Salah satu penyebabnya adalah nilai transfer dari pemerintah pusat yang kurang memadai.
Padahal, pemerintah daerah tidak mempunyai kapasitas untuk melakukan inovasi sumber penerimaan asli daerah (PAD).
Dia pun menyoroti draft RAPBN 2026 yang sudah disepakati oleh panitia kerja (panja) DPR.
"(Dalam draft RAPBN 2026) proporsi transfer daerah justru akan dikurangi, dari 3,77 persen dari PDB, menjadi hanya 2,78 sampai 2,89 persen saja," kata Wijayanto saat diihubungi Kompas.com, Jumat (15/8/2025).
Menurutnya, hal itu akan menambah tekanan pada daerah, sehingga menghadapi situasi yang makin sulit.
Atas kondisi itu, upaya seperti menaikkan PBB secara masif bisa jadi akan semakin marak di banyak daerah.
Baca juga: Apa Itu PBB-P2 dan Bagaimana Cara Menghitungnya?

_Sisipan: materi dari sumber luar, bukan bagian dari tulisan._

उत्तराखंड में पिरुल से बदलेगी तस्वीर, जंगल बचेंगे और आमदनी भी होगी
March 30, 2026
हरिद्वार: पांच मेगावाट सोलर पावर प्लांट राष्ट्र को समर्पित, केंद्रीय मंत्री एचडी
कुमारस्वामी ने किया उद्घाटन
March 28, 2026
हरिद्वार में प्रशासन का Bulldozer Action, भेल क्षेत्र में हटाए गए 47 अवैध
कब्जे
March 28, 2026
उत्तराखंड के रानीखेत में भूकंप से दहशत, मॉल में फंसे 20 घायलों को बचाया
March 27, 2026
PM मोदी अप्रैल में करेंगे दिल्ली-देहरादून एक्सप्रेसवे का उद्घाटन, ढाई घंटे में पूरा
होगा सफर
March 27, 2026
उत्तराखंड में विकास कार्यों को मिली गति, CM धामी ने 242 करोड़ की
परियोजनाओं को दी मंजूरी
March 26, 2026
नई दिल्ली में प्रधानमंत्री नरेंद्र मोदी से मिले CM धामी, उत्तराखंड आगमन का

Kepala daerah cari cara instan
Sementara itu, Direktur Eksekutif Center of Economic Law Studies (Celios), Bhima Yudhistira menyoroti gejolak di Pati yang diperkirakan menjadi fenomena gunung es.
"Protes kenaikan pajak daerah akan melonjak signifikan sebelum tutup tahun 2026," ujarnya, saat dihubungi secara terpisah, Jumat (15/8/2025).

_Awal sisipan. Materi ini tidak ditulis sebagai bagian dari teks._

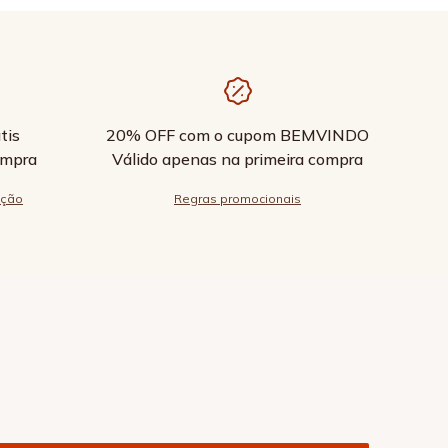
tis
20% OFF com o cupom BEMVINDO
ompra
Válido apenas na primeira compra
ução
Regras promocionais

Menurutnya, faktor penyebab kenaikan PBB adalah pemotongan anggaran transfer ke daerah yang signifikan, sedangkan PAD anjlok karena daya beli turun.
"Banyak kepala daerah terpilih kebingungan dengan kas yang cekak. Efeknya, kepala daerah harus cari cara instan, paling mudah naikkan PBB. Itu cara paling tidak kreatif," lanjut dia.
Dengan begitu, Bhima menilai bahwa kenaikan PBB merupakan kombinasi dari rendahnya rasio pajak dan beban utang pemerintah pusat.
Selain itu, pergeseran belanja negara untuk program MBG juga membuat beban anggaran dilimpahkan ke pemda.
Baca juga: Di Balik Ramai-ramai Kenaikan PBB di Sejumlah Daerah...
Daya beli masyarakat berpotensi turun
Bhima melanjutkan, kenaikan pajak yang ugal-ugalan berdampak pada menurunnya daya beli masyarakat.
Sebab, uang mereka yang seharusnya dikonsumsi, ditabung, atau diinvestasika,n menjadi terpakai untuk membayar pajak yang lebih mahal.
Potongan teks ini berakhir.